目の前の少女は滅多に見せる事のない涙を、しかも自分の目の前で、流しているのだ。驚かない訳が無い。
縋る様に伸ばされたか弱い諏訪子の腕はしっかりと神奈子を捕まえて、独り占めするようにぐいと引っ張る。抗う事すら、忘れていた。神奈子は思う儘に動く。
生温かい涙は服越しにしっかりと伝わる。これが何を意味するのかは、まだ神奈子には解らない。
「何…どうしたのよ、」
ぽすんと優しく細い肩に手を載せる。赤子をあやすように、優しく包み込むように、母親のように、温かく。ひくっ、引き攣った喉の音が聞こえた。
「みんな、」
「みんな…忘れていってしまうの、」
「私の事を」
嗚呼。
そう言う事か。
途切れ途切れの言葉へ、憐れむ様に眼を細めた。
「神奈子は、どうか神奈子だけは、私を忘れないで」
少女の切なる願い。それは耐え切れなくなった証。己が忘却されていく恐怖に。不安に。悲しみに。
「ずっとずっと、私を覚えていて」
震えている細い肩からそっと手を離した。
自分に、この肩に触れている権利は無いと、慰める権利は無いと、縋られる権利は無いと、思ったから。

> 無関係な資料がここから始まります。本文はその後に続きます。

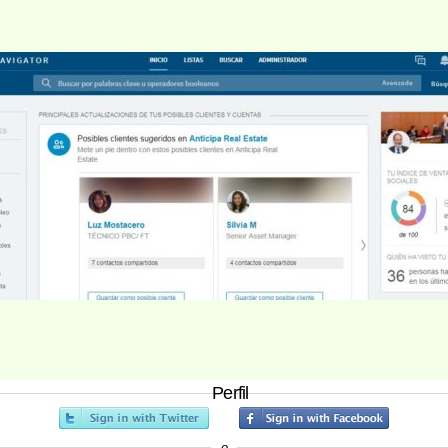
Perfil
o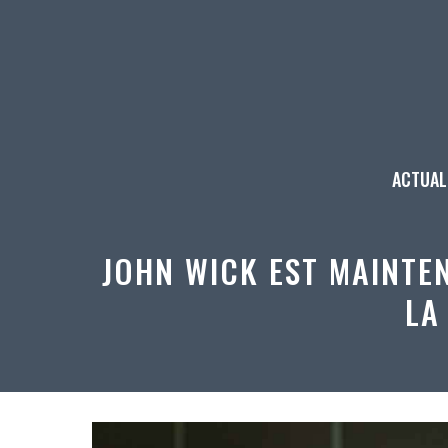
Aller
au
contenu
ACTUAL
JOHN WICK EST MAINTE
LA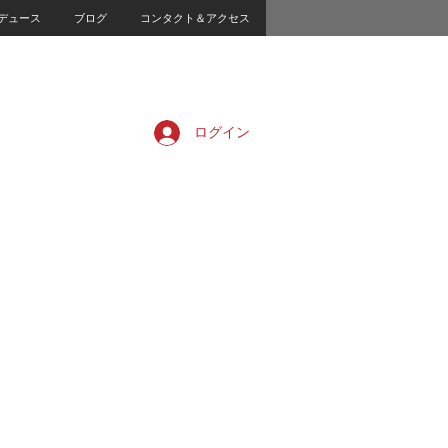
デュース
ブログ
コンタクト＆アクセス
ログイン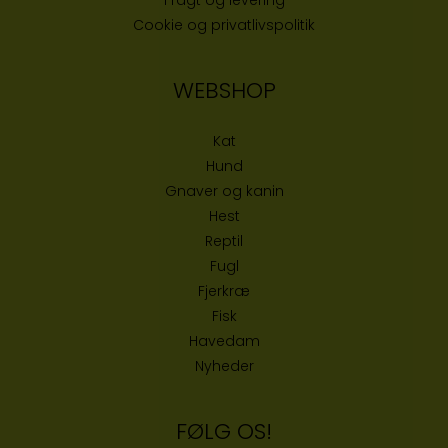
Cookie og privatlivspolitik
WEBSHOP
Kat
Hund
Gnaver og kanin
Hest
Reptil
Fugl
Fjerkræ
Fisk
Havedam
Nyheder
FØLG OS!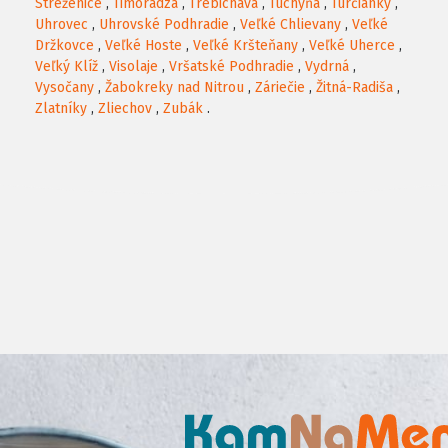
Streženice
,
Timoradza
,
Trebichava
,
Tuchyňa
,
Turčianky
,
Uhrovec
,
Uhrovské Podhradie
,
Veľké Chlievany
,
Veľké
Držkovce
,
Veľké Hoste
,
Veľké Kršteňany
,
Veľké Uherce
,
Veľký Klíž
,
Visolaje
,
Vršatské Podhradie
,
Vydrná
,
Vysočany
,
Žabokreky nad Nitrou
,
Záriečie
,
Žitná-Radiša
,
Zlatníky
,
Zliechov
,
Zubák
.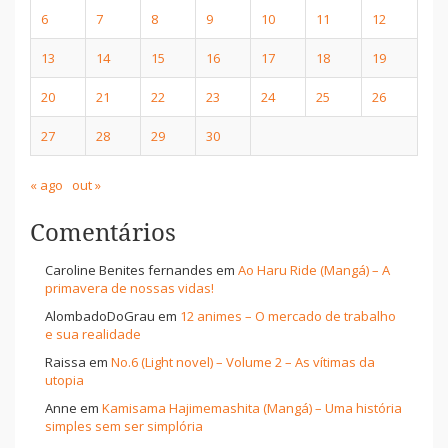
6
7
8
9
10
11
12
13
14
15
16
17
18
19
20
21
22
23
24
25
26
27
28
29
30
« ago
out »
Comentários
Caroline Benites fernandes
em
Ao Haru Ride (Mangá) – A
primavera de nossas vidas!
AlombadoDoGrau
em
12 animes – O mercado de trabalho
e sua realidade
Raissa
em
No.6 (Light novel) – Volume 2 – As vítimas da
utopia
Anne
em
Kamisama Hajimemashita (Mangá) – Uma história
simples sem ser simplória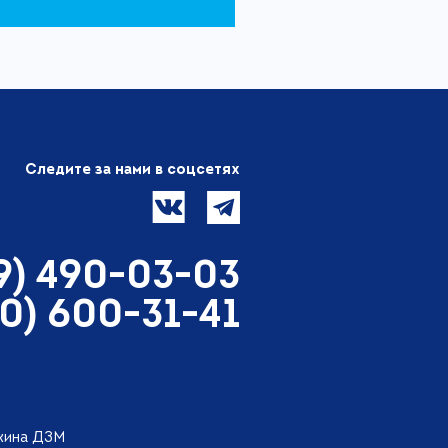
Следите за нами в соцсетях
99) 490-03-03
00) 600-31-41
ткина ДЗМ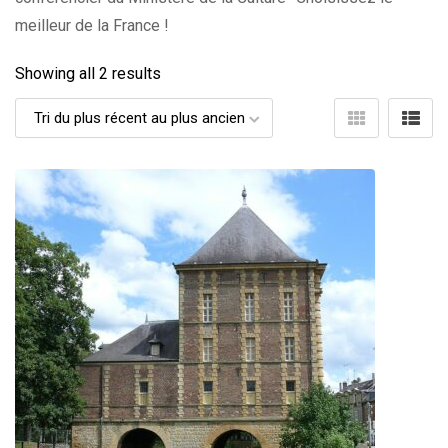
meilleur de la France !
Showing all 2 results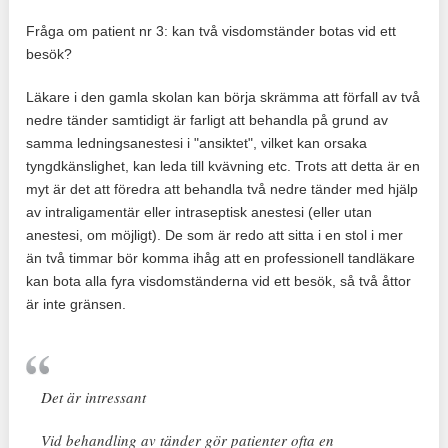
Fråga om patient nr 3: kan två visdomständer botas vid ett
besök?
Läkare i den gamla skolan kan börja skrämma att förfall av två
nedre tänder samtidigt är farligt att behandla på grund av
samma ledningsanestesi i "ansiktet", vilket kan orsaka
tyngdkänslighet, kan leda till kvävning etc. Trots att detta är en
myt är det att föredra att behandla två nedre tänder med hjälp
av intraligamentär eller intraseptisk anestesi (eller utan
anestesi, om möjligt). De som är redo att sitta i en stol i mer
än två timmar bör komma ihåg att en professionell tandläkare
kan bota alla fyra visdomständerna vid ett besök, så två åttor
är inte gränsen.
Det är intressant
Vid behandling av tänder gör patienter ofta en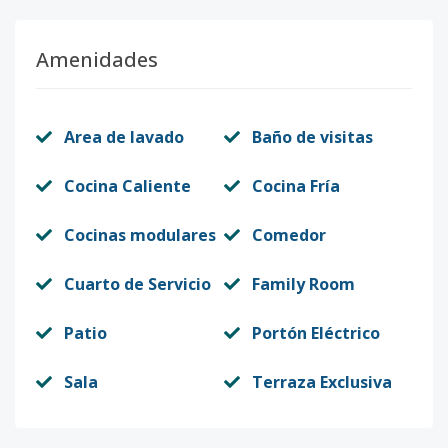
Amenidades
Area de lavado
Baño de visitas
Cocina Caliente
Cocina Fría
Cocinas modulares
Comedor
Cuarto de Servicio
Family Room
Patio
Portón Eléctrico
Sala
Terraza Exclusiva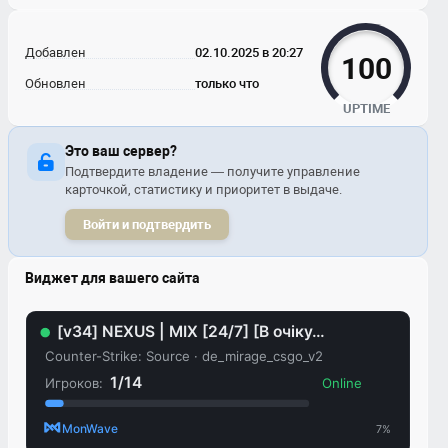
Добавлен
02.10.2025 в 20:27
100
Обновлен
только что
UPTIME
Это ваш сервер?
Подтвердите владение — получите управление
карточкой, статистику и приоритет в выдаче.
Войти и подтвердить
Виджет для вашего сайта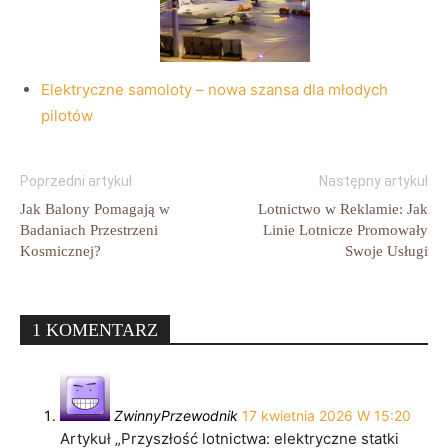
Elektryczne samoloty – nowa szansa dla młodych
pilotów
Poprzedni artykuł
Następny artykuł
Jak Balony Pomagają w
Lotnictwo w Reklamie: Jak
Badaniach Przestrzeni
Linie Lotnicze Promowały
Kosmicznej?
Swoje Usługi
1 KOMENTARZ
ZwinnyPrzewodnik
17 kwietnia 2026 W 15:20
Artykuł „Przyszłość lotnictwa: elektryczne statki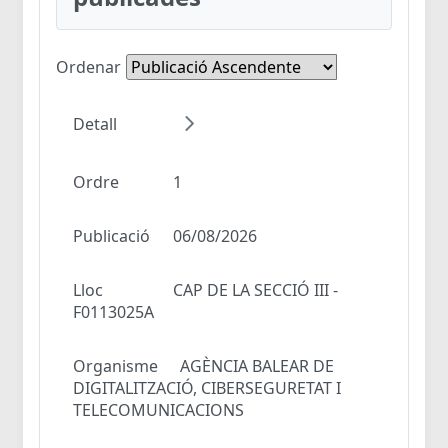
Ordenar
Detall
Ordre
1
Publicació
06/08/2026
Lloc
CAP DE LA SECCIÓ III -
F0113025A
Organisme
AGÈNCIA BALEAR DE
DIGITALITZACIÓ, CIBERSEGURETAT I
TELECOMUNICACIONS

自分よりもこんなに細く、か弱い少女が長く長くこんな恐怖と不安と悲しみに苛まれていた事に、どうして自分は気付かなかったのだろう。
何処の人間よりも、何処の妖怪よりも、何処の精霊よりも、何よりも、誰よりも近くに居たと云うのに。
まず何よりも、謝りたかった。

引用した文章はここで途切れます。